Today's post is about how to recommend things. Concretely, we are going to perform a basic implementation of an item-to-item recommender by using the Correlation coefficient we explored in another post.

To explore this idea, we will be using a Cereals dataset I downloaded from Kaggle. You can download the dataset from here.

The dataset contains about 77 different cereals with some interesting nutritional features such as calories, protein, fat, sodium, carbohydrates, sugars, vitamins, etc.

```
import numpy as np
import pandas as pd
import seaborn as sns
import matplotlib.pyplot as plt
```

Now, let's load the data and select only the nutritional attributes we want to use:

```
data = pd.read_csv('data/cereals-products.csv')
data = data[['name','calories','protein','fat','sodium', 'fiber', 'carbo', 'sugars', 'potass', 'vitamins']]
```

As you can see, there are 77 different kinds of cereal, each one described by 10 features. The objective is to calculate a *metric * that can tell us how "similar" is one cereal to the other. That metric is the Pearson Correlation Coefficient.

Numpy has the **corcoeff ** method that allows us to calculate the correlation coefficient of all cereals at once! We will use the data loaded to estimate the correlation between cereals. This will generate a correlation matrix with dimensions [77,77].

To calculate the Pearson matrix, we just need the numerical attributes, so we will avoid putting the "name" column as this has no use, for now.

```
pearson_matrix = np.corrcoef(data[data.columns[1:]])
```

The pearson_matrix is a 77x77 matrix of the correlations between cereals. To visualize this, we will use the seaborn library with the following code.

```
plt.figure(figsize = (16,16))
sns.heatmap(pearson_matrix,
xticklabels=data["name"],
yticklabels=data["name"],
fmt="d")
```

Let's remember that the correlation measures the level of the linear relationship between two lists. If the correlation is perfect, then it will be 1.

The pearson_matrix is all we need now to search for cereals that are similar. The idea is that if we choose *"Special K"*, for example, we look into the pearson_matrix for those cereals that have the highest correlations. Is that simple! All we need to do now, is create a method *"recommend"* which will search in the pearson_matrix the top-k most similar cereals.

The code looks like this:

```
def recommend(cereal_name, top_k):
cereal_names = data["name"]
index = list(cereal_names).index(cereal_name)
coeff = pearson_matrix[index]
df = pd.DataFrame({'pearson':coeff, 'name' : cereal_names}).sort_values('pearson', ascending=False)
return df.head(top_k)
```

This method returns the list of cereals names sorted by their respective pearson coefficient.

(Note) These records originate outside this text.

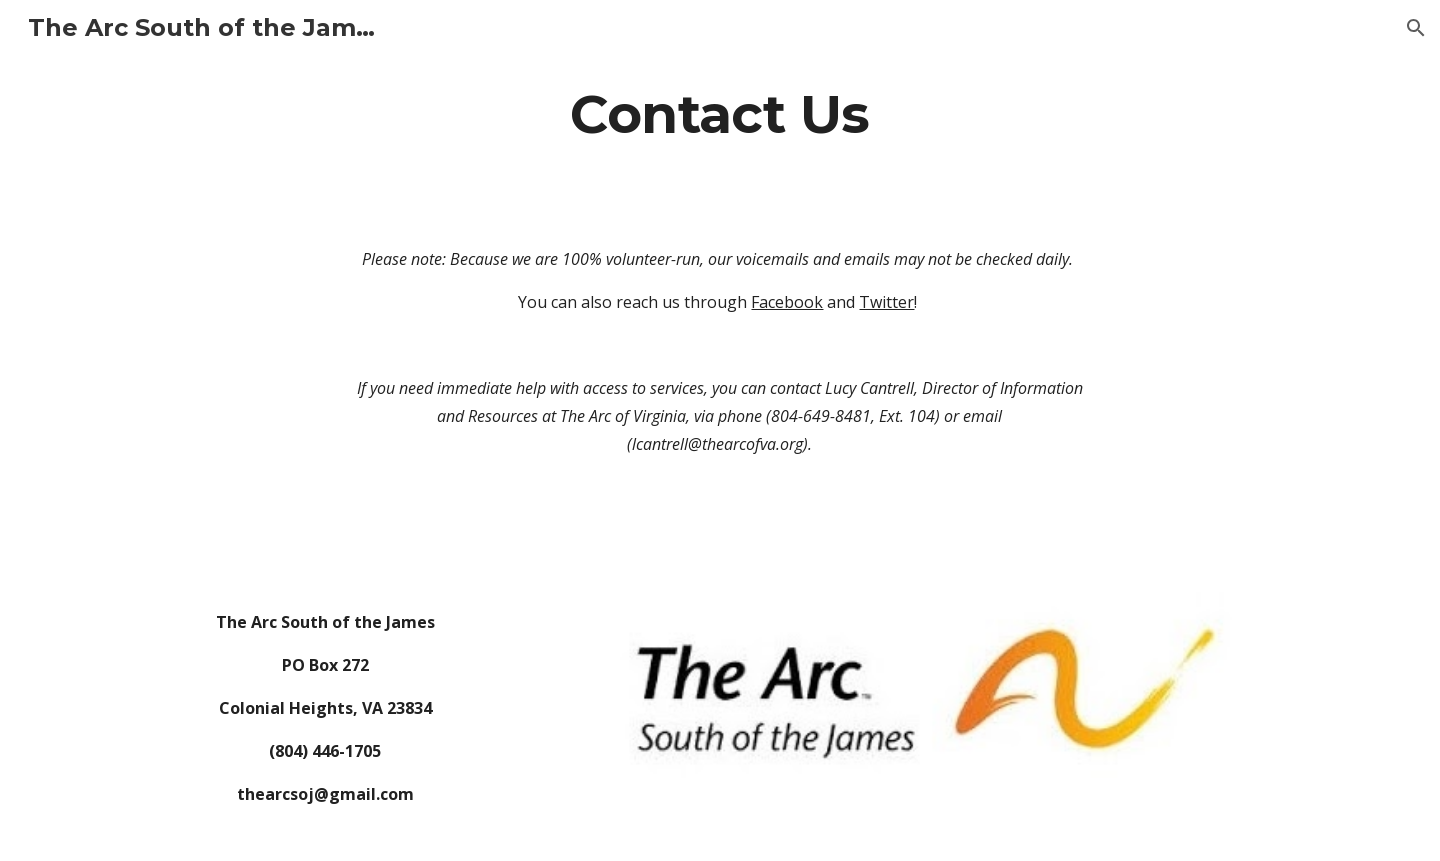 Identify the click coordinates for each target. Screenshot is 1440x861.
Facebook (787, 302)
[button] (1416, 28)
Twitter (886, 302)
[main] (720, 113)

Let's search for **"Special K"** to get the top 10 most similar cereals:

```
recommend("Special K", 10)
```

What about "100% Bran"

```
recommend("100% Bran", 10)
```

**Final Thoughts:**

- The correlation coefficient is used as a similarity measure to find other products that are mathematically similar, based on the data attributes.
- If this recommender is used in a commercial setting, it should be used as tool to find replacement cereals or similar cereals in terms of nutritional values, not flavor.
- The person matrix calculated here should be persisted somewhere so that this is not estimated on every call. If new products are added, the matrix should be generated again.
- This technique shown here works also with other types of data such as categorical data or text. In the case of categorical data, variables should be one-hot encoded. If used with text, then the text should be converted into tokens.